From Nonviolent Cow

DiaryOfAWorm: Today's Play


Children waiting for pizza

Now I am back home. But earlier today we had the last five events of the Olympic decathlon game we, my grandchildren and I, created. After a week of watching my grandsons play Wii video games, especially the Olympic events, I challenged them yesterday to a set of 10 athletic events. We invited the three children, 5, 8, 10 from the dairy farm across the streets and the games began.

On all the events that depended on weight and strength — tug of war and hammer throw — I was clearly the winner. On events like the race events, 100 meters, half mile and quarter mile, I was dead last. The final results of the four of us that participated in all 10 events was that my 9 year old grandson was first, I was second and my 11 year old grandson third and 10 year old neighbor fourth. Age and weight have advantages and disadvantages in playing with children.

After the Olympic events (which were heightened by my oldest grandson’s imagination, even to the point of making awards), we all, including the two 5 year olds, went out for pizza and ice cream in the nearby town. Eating our ice cream while waiting for the pizza, all six of the children were having a good time and were well behaved. When I went to fill my soda cup at the machine one of the other men in the restaurant asked me how I did it, take care of six young children and be so relaxed. I did not tell him this, but thought to myself, that it helped to be a kid myself, 66 years old, but still a kid. (This prompted this picture of all six children taken with my cell phone.)

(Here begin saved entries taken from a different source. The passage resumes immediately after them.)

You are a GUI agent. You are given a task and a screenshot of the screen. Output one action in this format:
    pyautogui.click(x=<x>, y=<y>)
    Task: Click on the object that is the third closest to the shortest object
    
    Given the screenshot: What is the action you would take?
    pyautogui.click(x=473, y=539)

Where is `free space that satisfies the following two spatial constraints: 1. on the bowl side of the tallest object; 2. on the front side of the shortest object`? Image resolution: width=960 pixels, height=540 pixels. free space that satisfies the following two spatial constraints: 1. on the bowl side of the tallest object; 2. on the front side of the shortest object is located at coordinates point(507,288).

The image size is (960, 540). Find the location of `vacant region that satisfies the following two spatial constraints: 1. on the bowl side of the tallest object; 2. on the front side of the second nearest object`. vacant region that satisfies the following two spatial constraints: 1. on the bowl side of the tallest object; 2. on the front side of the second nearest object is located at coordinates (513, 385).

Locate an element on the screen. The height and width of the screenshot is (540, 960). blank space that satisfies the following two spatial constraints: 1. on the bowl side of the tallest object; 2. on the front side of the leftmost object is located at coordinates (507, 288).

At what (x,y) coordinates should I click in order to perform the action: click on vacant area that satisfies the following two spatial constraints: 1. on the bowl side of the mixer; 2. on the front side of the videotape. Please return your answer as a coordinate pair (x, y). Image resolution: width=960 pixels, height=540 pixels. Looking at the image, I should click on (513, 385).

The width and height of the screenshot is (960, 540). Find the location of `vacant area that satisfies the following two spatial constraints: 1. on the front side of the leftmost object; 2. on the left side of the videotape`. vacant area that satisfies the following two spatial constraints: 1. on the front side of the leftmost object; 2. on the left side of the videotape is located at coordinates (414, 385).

My daughter-in-law put a temporary ban on Wii game-playing last night, but before that I figured out the three main characteristics of video games that have influence on children’s lives today. One is competition. Many video games are based on competition, fierce competition where losing is not acceptable. The other characteristic of many video games is violence. Many games you must kill or be killed. The third main characteristic of video games is acquiring stuff, points, treasure, new lives or arms. I see these three characteristics reflected in young children, even though they remain innocent good youths. When someone takes a play gun and shoots me, when I hear someone calling another person a derogatory word they do not even know the meaning of, talking about acquiring stuff or being unnecessarily competitive, I try not to overreact but if possible explain my feelings on the issue.

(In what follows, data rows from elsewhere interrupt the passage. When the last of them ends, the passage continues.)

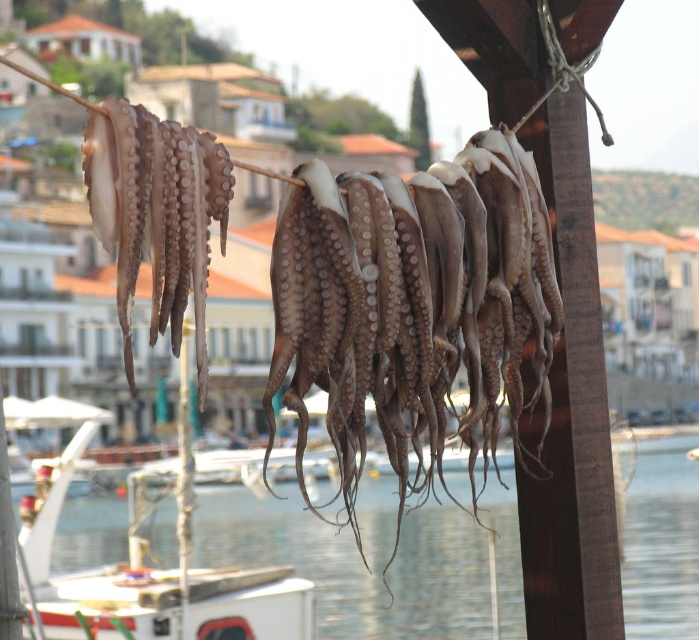 How much distance is there between brown matte squid at center and translucent water at lower center?

They are 47.00 meters apart.

Find the location of a particular element. This screenshot has height=640, width=699. brown matte squid at center is located at coordinates (415, 307).

The width and height of the screenshot is (699, 640). Find the location of `translucent water at lower center`. translucent water at lower center is located at coordinates (356, 560).

Can you confirm if translucent water at lower center is positioned to the right of brown matte squid at left?

In fact, translucent water at lower center is to the left of brown matte squid at left.

Is point (59, 516) less distant than point (108, 104)?

No, (59, 516) is further to viewer.

Identify the location of translucent water at lower center. (356, 560).

Does brown matte squid at center appear on the right side of brown matte squid at left?

Yes, brown matte squid at center is to the right of brown matte squid at left.

Is brown matte squid at center shorter than brown matte squid at left?

Incorrect, brown matte squid at center's height does not fall short of brown matte squid at left's.

This screenshot has height=640, width=699. What do you see at coordinates (415, 307) in the screenshot?
I see `brown matte squid at center` at bounding box center [415, 307].

You are a GUI agent. You are given a task and a screenshot of the screen. Output one action in this format:
    pyautogui.click(x=<x>, y=<y>)
    Task: Click on the brown matte squid at center
    
    Given the screenshot: What is the action you would take?
    pyautogui.click(x=415, y=307)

Kids will be kids and I can recall my own children, including the father of my grandchildren, standing around a video game with brother and cousins to play a primitive version of electronic ping pong. I myself played with toy guns as a child. But with the modern video games, as well as TV, there is something more real about this kind of play and the line between the real world and virtual world becomes unclear. Thus playing games carries over more into everyday talk and behavior.